Since the Romney-Ryan campaign is hammering the Obama-Biden ticket on the Affordable Care Act’s $716 billion in cuts to Medicare, it seems useful to put this figure in context and explain exactly what programs within Medicare lose funding under the health care law.
First, the context. The Congressional Budget Office estimates Medicare spending over the next 10 years will be about $7.5 trillion. This means the ACA’s Medicare cuts account for less than 10% of overall Medicare spending. The program is not being gutted. Even with the ACA cuts, the CBO says the cost of Medicare is expected to grow from about $500 billion in 2012 to nearly $900 billion by 2022.
As for the cuts, they come from eliminating a massive subsidy to private insurers and gradually reducing the rate of growth in payments to some providers. These changes, while not catastrophic for Medicare, are important. Under the ACA, the federal government will substantially reduce the amount it spends funding Medicare Advantage, which is privately administered insurance offered to Medicare beneficiaries. About one-quarter of Medicare recipients are enrolled in private Medicare Advantage. In theory, these plans are supposed to manage health care spending better than fee-for-service Medicare. But they don’t actually save the federal government any money. They cost, per patient, 14% more than traditional Medicare. (See Figure 3 of this fact sheet from the Kaiser Family Foundation. And see here for more.) The ACA eliminates this subsidy and pegs Medicare Advantage payments to quality metrics.
The second bunch of money that gets cut from Medicare under Obamacare comes from providers. Hospitals, home health agencies and others will see Medicare payments grow more slowly than they have in the past.
Medicare benefits will not change – in theory. However, providers who get paid less from Medicare in the future may be less inclined to accept Medicare patients, thereby reducing access.
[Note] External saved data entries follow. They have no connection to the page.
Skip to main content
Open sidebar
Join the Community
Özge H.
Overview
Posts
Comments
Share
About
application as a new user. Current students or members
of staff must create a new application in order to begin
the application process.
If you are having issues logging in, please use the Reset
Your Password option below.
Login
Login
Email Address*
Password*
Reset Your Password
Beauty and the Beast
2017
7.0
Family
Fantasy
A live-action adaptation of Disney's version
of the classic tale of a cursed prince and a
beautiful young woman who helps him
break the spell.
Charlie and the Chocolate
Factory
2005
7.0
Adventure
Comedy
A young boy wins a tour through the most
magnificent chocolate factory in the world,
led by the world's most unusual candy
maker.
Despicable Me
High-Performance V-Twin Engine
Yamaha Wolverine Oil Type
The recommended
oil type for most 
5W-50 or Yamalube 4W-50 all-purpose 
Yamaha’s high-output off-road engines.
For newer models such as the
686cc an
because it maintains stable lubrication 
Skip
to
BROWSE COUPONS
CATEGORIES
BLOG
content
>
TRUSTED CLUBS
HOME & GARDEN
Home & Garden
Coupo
The frequently criticized Independent Payment Advisory Board, created by the ACA, could cut provider payments even more to keep the growth in Medicare spending under a benchmark. If Medicare per capita spending grows faster than a rate pegged to inflation and later GDP, IPAB will be empowered to recommend provider payment cuts. If Congress can’t find alternative ways to keep Medicare spending growth under the inflation or GDP benchmark, the IPAB recommendations will automatically go into effect. This too could reduce access. Bonus Medicare Advantage benefits – like free gym memberships – may go away.
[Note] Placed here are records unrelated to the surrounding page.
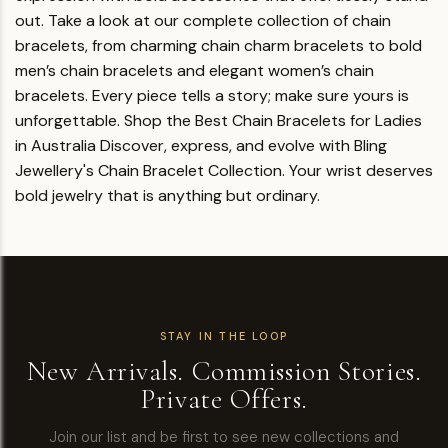
out.
Take a look at our complete collection of chain
bracelets, from charming chain charm bracelets to bold
men’s chain bracelets and elegant women’s chain
bracelets. Every piece tells a story; make sure yours is
unforgettable.
Shop the Best Chain Bracelets for Ladies
in Australia
Discover, express, and evolve with Bling
Jewellery's Chain Bracelet Collection.
Your wrist deserves
bold jewelry that is anything but ordinary.
STAY IN THE LOOP
New Arrivals. Commission Stories.
Private Offers.
Join our list and be first to see new collections and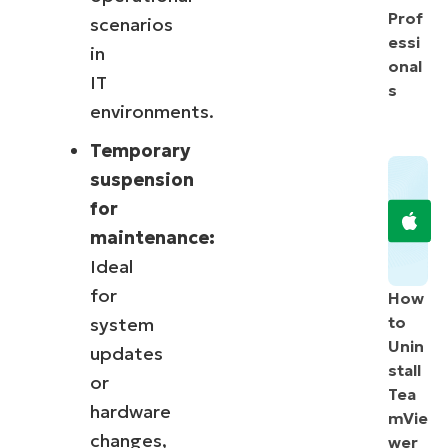
Prof
scenarios
essi
in
onal
IT
s
environments.
Temporary
suspension
for
maintenance:
Ideal
for
How
to
system
Unin
updates
stall
or
Tea
hardware
mVie
changes,
wer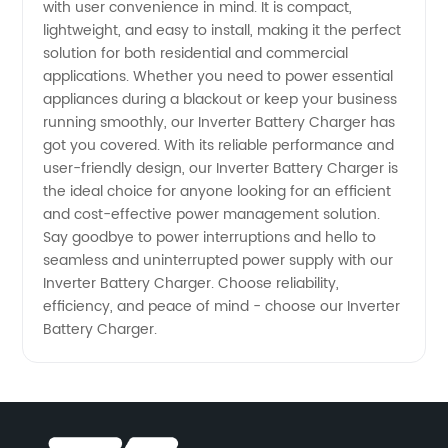
with user convenience in mind. It is compact,
lightweight, and easy to install, making it the perfect
OEM
solution for both residential and commercial
applications. Whether you need to power essential
Service
appliances during a blackout or keep your business
running smoothly, our Inverter Battery Charger has
Available
got you covered. With its reliable performance and
user-friendly design, our Inverter Battery Charger is
the ideal choice for anyone looking for an efficient
and cost-effective power management solution.
Say goodbye to power interruptions and hello to
seamless and uninterrupted power supply with our
Inverter Battery Charger. Choose reliability,
efficiency, and peace of mind - choose our Inverter
Battery Charger.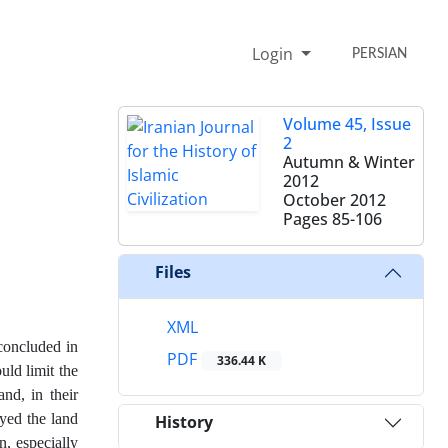
Login
PERSIAN
Volume 45, Issue
2
Autumn & Winter
2012
October 2012
Pages
85-106
Files
XML
concluded in
PDF
336.44 K
uld limit the
nd, in their
eyed the land
History
n, especially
In exchange for these kinds of reductions in Medicare spending, funding for the program was bolstered in other ways by the ACA. Preventive care is now covered at 100% for Medicare beneficiaries and a gap in Medicare prescription drug coverage will slowly close under the law. Some Medicare beneficiaries, primarily wealthy Americans, will pay higher Medicare premiums and taxes under the ACA.
The idea, however, that the Affordable Care Act struck a dangerous blow to Medicare that will change the program in fundamental ways is untrue. Under the new law, Medicare will remain a wildly popular, public single-payer health insurance system that provides comprehensive coverage to millions of Americans.